Зимой спали мы с ним. Он обнимет меня лапами, я к нему животом, и он меня греет… Со своей собакой я не боялся нигде и никак!
Вообще-то его не Салют зовут. Кличку собаки нельзя разглашать, чтобы заключенные не могли позвать, когда собака работает. Поэтому для заключенных он – Салют. А для меня – Сынок.
Сынок, Сынок, Сыночка, ко мне… Наши сэ-рэ-сэ, у кого кобели, все называли своих Сынками. А у кого сучки – Дочками.
Летом, если, к примеру, жарко, я кричу: «Жарко!» – и он с меня снимает фуражку. Зубами. И в зубах подает.
Скучал по нему. Фотокарточку достану и вспоминаю, как мы баловалися, как че-нибудь делали… Не знаю, куда он делся, кому попал в руки, своею ли смертью помер…

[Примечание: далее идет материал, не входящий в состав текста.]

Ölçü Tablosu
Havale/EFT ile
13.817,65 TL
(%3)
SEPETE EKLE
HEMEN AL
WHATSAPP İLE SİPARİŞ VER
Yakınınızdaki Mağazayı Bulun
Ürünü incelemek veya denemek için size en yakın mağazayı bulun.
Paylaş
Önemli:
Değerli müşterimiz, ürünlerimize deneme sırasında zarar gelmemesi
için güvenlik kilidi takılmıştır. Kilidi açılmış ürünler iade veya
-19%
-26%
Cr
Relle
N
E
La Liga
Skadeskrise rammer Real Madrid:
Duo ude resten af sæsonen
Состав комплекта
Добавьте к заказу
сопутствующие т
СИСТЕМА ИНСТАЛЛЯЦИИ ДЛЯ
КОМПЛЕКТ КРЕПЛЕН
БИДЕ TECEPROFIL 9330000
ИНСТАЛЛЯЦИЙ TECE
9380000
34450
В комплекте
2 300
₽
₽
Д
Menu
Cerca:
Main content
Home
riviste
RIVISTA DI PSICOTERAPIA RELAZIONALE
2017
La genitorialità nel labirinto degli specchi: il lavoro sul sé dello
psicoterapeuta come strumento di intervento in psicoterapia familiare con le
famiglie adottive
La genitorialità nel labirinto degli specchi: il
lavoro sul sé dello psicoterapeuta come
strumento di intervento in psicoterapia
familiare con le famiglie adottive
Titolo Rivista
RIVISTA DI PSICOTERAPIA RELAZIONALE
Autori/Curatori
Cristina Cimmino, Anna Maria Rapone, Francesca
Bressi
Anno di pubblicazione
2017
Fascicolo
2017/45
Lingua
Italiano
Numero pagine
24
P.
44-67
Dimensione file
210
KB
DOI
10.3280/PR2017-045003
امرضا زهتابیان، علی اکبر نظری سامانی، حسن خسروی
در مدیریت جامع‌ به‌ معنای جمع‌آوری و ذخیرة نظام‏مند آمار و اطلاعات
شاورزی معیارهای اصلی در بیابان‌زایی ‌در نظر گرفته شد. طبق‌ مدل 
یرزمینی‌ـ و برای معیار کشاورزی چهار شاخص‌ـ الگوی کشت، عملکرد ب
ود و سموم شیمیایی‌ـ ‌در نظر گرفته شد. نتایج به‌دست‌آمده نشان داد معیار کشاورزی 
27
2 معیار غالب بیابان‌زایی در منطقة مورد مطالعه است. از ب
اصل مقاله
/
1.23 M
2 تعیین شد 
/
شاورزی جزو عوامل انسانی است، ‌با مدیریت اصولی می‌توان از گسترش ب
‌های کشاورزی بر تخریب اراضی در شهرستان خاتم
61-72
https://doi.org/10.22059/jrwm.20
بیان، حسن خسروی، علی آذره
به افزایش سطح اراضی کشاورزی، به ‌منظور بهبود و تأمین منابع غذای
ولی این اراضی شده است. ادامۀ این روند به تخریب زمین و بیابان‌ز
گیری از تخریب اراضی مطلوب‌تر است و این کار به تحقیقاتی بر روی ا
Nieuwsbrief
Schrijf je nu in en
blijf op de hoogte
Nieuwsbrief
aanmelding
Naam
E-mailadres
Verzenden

«Это все ложь, брехня и провокация»
Перестройка… Это все ложь, брехня и провокация. Я читал брошюры всякие, там такие вещи пишут, ой! Одна чушь и наговор на советскую власть.
Вот говорят: расстреливали. Целыми котлованами, аж земля дышала. Чекисты. Я как чекист – у меня была форма чекистская – в это не верую. Я сколько служил – никогда никого не стреляли.
И от голода не умирали. Может, в Воркутлаге и было, но в Печорстрое – там не было. Чтобы заключенным руки крутили, били их плеткой или издевались… Нет, ничего не было.
Может, конечно, где-то и случалось, чтобы расстреливали. Вон, поляки имеют на нас недовольство за эту, Като… Как? Катынь, да. Что там постреляли офицеров ихних, поляков. Но это ж не мы, это немцы! Ну и что, что Медведев признал, что это мы. Он говорит, а я этому не верю. Путин тоже сказал: «Вы, фронтовики, получите машину «Ока». И где?
Вообще, это мы уже начинаем разговаривать на политическую точку зрения. А я этому противник. Просто мое отношение к работе не изменилось. Как трудился честно – так и трудился.
Я теперь в школы часто хожу. Они интересуются, чтобы я им рассказал, что за война, какие бои. Хотят поднять молодежь на патриотическую какую-то жизнь, вдохновить, чтобы они дурной мыслью не играли. А про работу в МВД я не рассказываю. Не спрашивают меня. Но я все равно ею горжусь. Я работал быстро, решительно и правильно. И в душе у меня еще, как говорится, есть огонек.
Я человек верующий. Спасибо Господу Богу, что я прошел такую адскую войну. Я на фронте молился. Все время молился Богу. Молился Богу и просил, чтобы он меня защитил от смерти. И в лагере, когда беглых преследовал, молил Бога, чтобы он меня защитил. И Бог был со мной.
ЧЕМОДАН ЛАГЕРНОГО ОХРАННИКА
«С промтоварами у нас в Печоре, конечно, было внатяжку, поэтому чемодан я купил уже перед уходом с МВД. Семь лет в лагере отработал, а в 54-м году вижу: амнистии, амнистии, амнистии, ой… Колоннами освобождают! Разваливается наш Печорлаг».